A.  Determine the return signal wire colors.
      Colors for loadcells:                               REVERE/H.B.M.           Most Others
      +    EXCITATION to cell                           Green                            Red
      -     EXCITATION to cell                            Black                            Black
     +    SIGNAL from cell in tension          Red                                White
      -     SIGNAL from cell in tension          White                            Green

B.  Separate the signal wires at the junction box.
C.  Verify that the excitation is still applied to each cell.
D.  Apply excitation (system on), verify 8-15 volts d.c. (typical)
E.  Write down “empty scale” tare milli-volt readings from each cell.
F.  Add weight to scale progressively, write down readings for each cell.
      Where possible, apply stresses at cell under test.

LINEARITY

These examples assume 30mv/volt loadcells with 10 volt excitation.

1)   SINGLE CELL SCALES

should progress evenly in signal value returned for load applied
i.e. this example shows readings from a single cell scale with a 1500# loadcell:

LOAD                    SIGNAL               COMPUTED WEIGHT ON CELL

Tare Only:           12 mv.                  12/30mv. x 1500# = 600# tare

300#                      18mv.                   18/30mv. x 1500# = 900#

600#                      24mv.                   24/30mv. x 1500# = 1200#

900#                      30mv.                   30/30mv. x 1500# = 1500#

2)   MULTIPLE CELL SCALES,

example of a 3-cell scale using 3 x 500#  cells and a scale with a 600# tare.

LOAD  CELL-1 / weight              CELL-2 / weight            CELL-3 / weight

Tare:    12 mv.        200#             11.4 mv.      190#         12.6 mv.     210#

300#     18 mv.        300#             17.1 mv.      285#         18.9 mv.     315#

600#      24 mv.       400#             22.8 mv.     380#          25.2 mv.     420#

900#      30 mv.       500#             28.5 mv.     475#          31.5 mv.     525#

NOTE: SIGNALS were measured, WEIGHTS were computed and should total up to actual, i.e.
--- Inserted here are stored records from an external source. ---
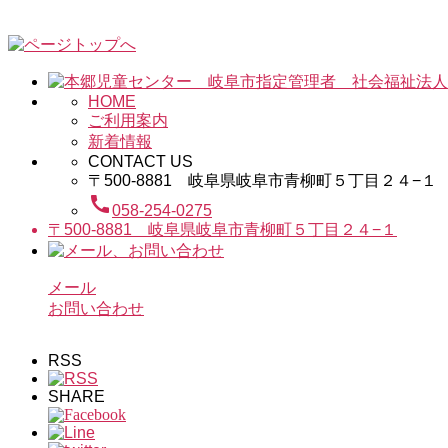
HOME
ご利用案内
新着情報
CONTACT US
〒500-8881 岐阜県岐阜市青柳町５丁目２４−１
call
058-254-0275
〒500-8881 岐阜県岐阜市青柳町５丁目２４−１
メール
お問い合わせ
RSS
SHARE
Tare  =  200 + 190 + 210  =  600#.

               EVALUATION OF CELL DATA FOR SCALE ACCURACY

This can be best summarized by documenting the working range of the cell for its LOADING.

1)   SINGLE LOADCELL Scales:

Used (for example) with 10 volts excitation and a 3 mv. /volt response (0mv. no-load, 30mv. full load),  should be tested for tare and full scale signal readings.

- If the full-scale minus tare value is less than 20% (6mv.), gain and accuracy will be impaired.

- A good solution is to mechanically balance out the tare in the scale so that a smaller cell can be used.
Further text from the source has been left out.